GEO600 starts continuous search for Gravitational Waves
Sensitivity vastly improved
The joint German-British Gravitational Wave Detector GEO600 has now entered an 18-month run of continuous measurement. Researchers are optimistic that they will be able to observe a never before seen phenomena the Gravitational Wave which is one of the great untested predictions of Einstein's General Theory of Relativity. Gravitational Waves can be used to do "ark astronomy", studying those aspects of the Universe for which ordinary astronomy using light (and the rest of the electromagnetic spectrum) can provide limited information.

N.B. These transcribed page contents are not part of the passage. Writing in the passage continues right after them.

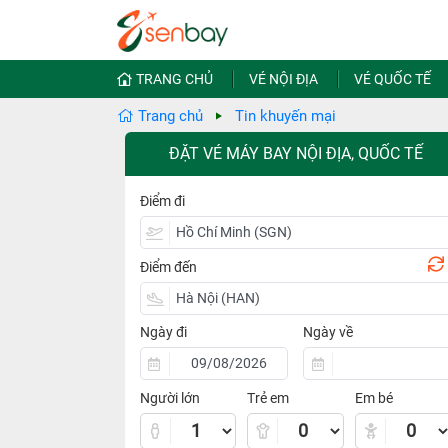
TRANG CHỦ
VÉ NỘI ĐỊA
VÉ QUỐC TẾ
Trang chủ
Tin khuyến mại
ĐẶT VÉ MÁY BAY NỘI ĐỊA, QUỐC TẾ
Điểm đi
Điểm đến
Ngày đi
Ngày về
Người lớn
Trẻ em
Em bé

"If there is a supernova in our vicinity during the next couple of months, our chances of detecting and measuring the resulting gravitational waves are good. The first step towards gravitational wave astronomy has been taken, at last allowing us to observe the 96% of our universe which have been hidden to us up to now" says Prof. Dr. Karsten Danzmann, head of the International Centre for Gravitational Physics which is jointly run by the Max Planck Society and the University of Hannover. Data is taken in conjunction with the two US LIGO observatories.

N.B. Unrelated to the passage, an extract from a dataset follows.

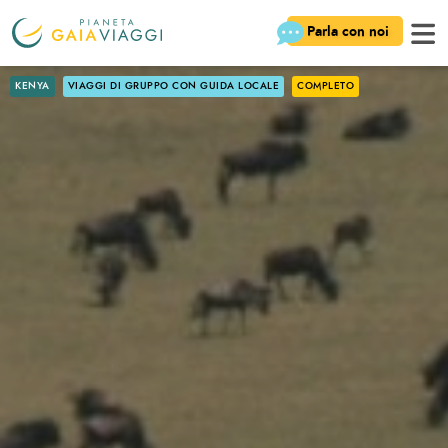
Parla con noi
KENYA
VIAGGI DI GRUPPO CON GUIDA LOCALE
COMPLETO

The sensitivity of the GEO600 detector has been continuously improved since the start of test runs in 2002. "We could only reach out towards a small fraction of our own galaxy, the Milky Way, in those days. Today our sensitivity has increased by a factor of 3000 and we can detect events in distances many times greater than the distance between us and our galactic neighbour, the Andromeda Galaxy" Karsten Danzmann explains.